Is String.splitn() missing a huge easy optimisation?

Looks like size_hint isn't implemented for SplitN

let mut split = line.splitn(6, ' ');
eprintln!("size hint: {:?}", split.size_hint()); // (0, None)

350MB/s - profiler shows a LOT of time is spent inside Vec::grow and such

let parts: Vec<&str> = line.splitn(6, ' ').collect();

450MB/s - setting the vec capacity for myself

let mut parts = Vec::with_capacity(6);
parts.extend(line.splitn(6, ' '));

If I'm understanding things correctly, implementing size_hint for SplitN as return (n, Some(n)) would result in a ~25% speedup for collect(). I don't know how to actually make and test modifications to the standard library though. So... I guess I'm just throwing this out there, in the hope that somebody will either explain why this is a bad idea, or go ahead and implement it :smiley:

The highest “correct” lower bound is 1 though. (Or 0? I’m not 100% sure what it does for empty strings. I think 1 is correct, too.)

The effect of an incorrectly high lower bound would be that too large Vecs could be allocated in a setting where the bound, e.g. 6, was just an upper bound thats rarely reached. With the potential effect of significant overhead in memory usage.

Note that it's worse than that.
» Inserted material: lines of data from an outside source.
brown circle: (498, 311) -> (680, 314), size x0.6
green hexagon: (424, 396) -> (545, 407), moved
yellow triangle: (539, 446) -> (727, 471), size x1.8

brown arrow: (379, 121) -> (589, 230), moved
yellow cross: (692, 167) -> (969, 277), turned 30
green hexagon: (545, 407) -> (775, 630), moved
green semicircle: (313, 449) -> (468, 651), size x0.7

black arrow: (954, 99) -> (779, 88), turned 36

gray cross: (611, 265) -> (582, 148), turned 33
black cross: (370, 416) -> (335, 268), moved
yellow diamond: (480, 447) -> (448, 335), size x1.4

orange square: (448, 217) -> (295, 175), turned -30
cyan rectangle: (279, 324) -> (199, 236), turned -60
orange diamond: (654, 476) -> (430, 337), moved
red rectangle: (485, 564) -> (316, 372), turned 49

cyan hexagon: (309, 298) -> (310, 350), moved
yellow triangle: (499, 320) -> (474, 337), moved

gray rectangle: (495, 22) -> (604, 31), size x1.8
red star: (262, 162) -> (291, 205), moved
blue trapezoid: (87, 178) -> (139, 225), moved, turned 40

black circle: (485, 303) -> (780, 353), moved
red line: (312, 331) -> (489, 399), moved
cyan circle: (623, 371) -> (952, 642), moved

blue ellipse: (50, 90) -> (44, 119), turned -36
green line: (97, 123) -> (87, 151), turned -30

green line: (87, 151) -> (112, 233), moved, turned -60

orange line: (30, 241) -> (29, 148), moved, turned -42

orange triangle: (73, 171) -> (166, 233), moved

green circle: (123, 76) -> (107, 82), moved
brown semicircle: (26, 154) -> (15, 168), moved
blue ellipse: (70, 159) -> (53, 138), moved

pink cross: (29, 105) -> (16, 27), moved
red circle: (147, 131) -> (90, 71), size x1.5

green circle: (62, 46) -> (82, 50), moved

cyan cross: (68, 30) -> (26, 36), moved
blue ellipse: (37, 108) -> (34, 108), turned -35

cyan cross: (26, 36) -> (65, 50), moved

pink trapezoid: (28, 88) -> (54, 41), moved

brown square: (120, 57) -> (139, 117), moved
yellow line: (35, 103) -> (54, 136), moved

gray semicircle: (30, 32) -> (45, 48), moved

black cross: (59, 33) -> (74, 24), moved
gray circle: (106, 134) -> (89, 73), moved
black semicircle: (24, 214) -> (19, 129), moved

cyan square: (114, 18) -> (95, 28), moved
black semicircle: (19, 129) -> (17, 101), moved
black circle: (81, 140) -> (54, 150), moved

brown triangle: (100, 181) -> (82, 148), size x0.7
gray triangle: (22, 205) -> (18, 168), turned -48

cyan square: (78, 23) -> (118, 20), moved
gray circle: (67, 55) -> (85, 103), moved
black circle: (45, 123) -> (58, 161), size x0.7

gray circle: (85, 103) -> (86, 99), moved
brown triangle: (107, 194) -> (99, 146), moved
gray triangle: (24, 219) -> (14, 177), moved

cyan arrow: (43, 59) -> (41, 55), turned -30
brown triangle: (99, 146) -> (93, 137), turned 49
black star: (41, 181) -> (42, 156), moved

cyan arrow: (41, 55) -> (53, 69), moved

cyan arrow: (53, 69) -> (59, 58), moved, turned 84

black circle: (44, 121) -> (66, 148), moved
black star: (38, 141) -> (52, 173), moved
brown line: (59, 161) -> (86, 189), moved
A consumer of the iterator is allowed to misbehave (so long as it doesn't trigger UB) if the implementation doesn't respect the rules.

So, for example, if the size_hint is (n, Some(n)), it would be legal for collect to notice that and run

let mut v = Vec::with_capacity(n);
for _ in 0..n {
    v.push(iter.next().expect("look, you said it has this many"));
}

and thus end up panicking if the iterator didn't actually have that many items in it, or to silently drop omit some if there were actually more in the iterator than the upper bound said.

(TBH, I don't think size_hint is the best API. filter would also be happier with one that's more like capacity_guess that's allowed to over- or under-shoot the real value arbitrarily. Especially since last I checked, size_hint().1 is never actually used for anything.)